[Items from a dataset]
● ● ● ● ● ● ●

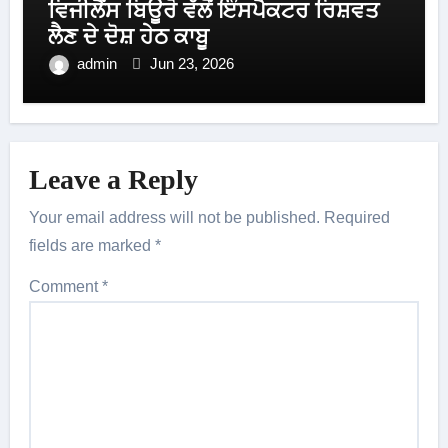
ਵਿਜੀਲੈਂਸ ਬਿਊਰੋ ਵੱਲੋਂ ਇੰਸਪੈਕਟਰ ਰਿਸ਼ਵਤ
ਲੈਣ ਦੇ ਦੋਸ਼ ਹੇਠ ਕਾਬੂ
admin
Jun 23, 2026
Leave a Reply
Your email address will not be published.
Required
fields are marked
*
Comment
*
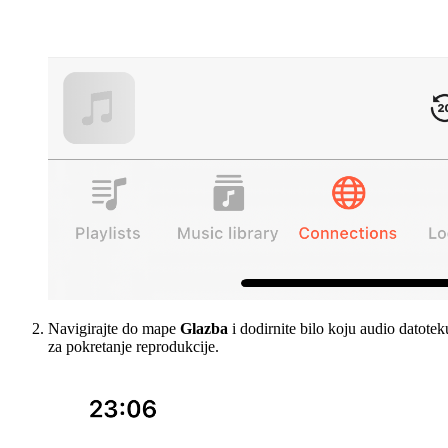
Navigirajte do mape
Glazba
i dodirnite bilo koju audio datotek
za pokretanje reprodukcije.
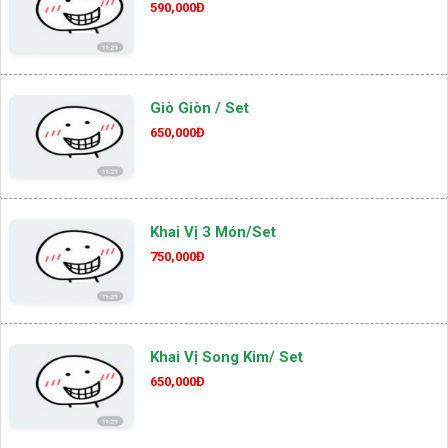
590,000Đ
Giò Giòn / Set
650,000Đ
Khai Vị 3 Món/set
750,000Đ
Khai Vị Song Kim/ Set
650,000Đ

● ● ● ● ● ● ●

> **ASSIGNMENT**
Make an exact copy of the records above. Keep out every picture.

> **REPLY**
ਵਿਜੀਲੈਂਸ ਬਿਊਰੋ ਵੱਲੋਂ ਇੰਸਪੈਕਟਰ ਰਿਸ਼ਵਤ
ਲੈਣ ਦੇ ਦੋਸ਼ ਹੇਠ ਕਾਬੂ
admin
Jun 23, 2026
Leave a Reply
Your email address will not be published.
Required
fields are marked
*
Comment
*
Navigirajte do mape
Glazba
i dodirnite bilo koju audio datotek
za pokretanje reprodukcije.
590,000Đ
Giò Giòn / Set
650,000Đ
Khai Vị 3 Món/set
750,000Đ
Khai Vị Song Kim/ Set
650,000Đ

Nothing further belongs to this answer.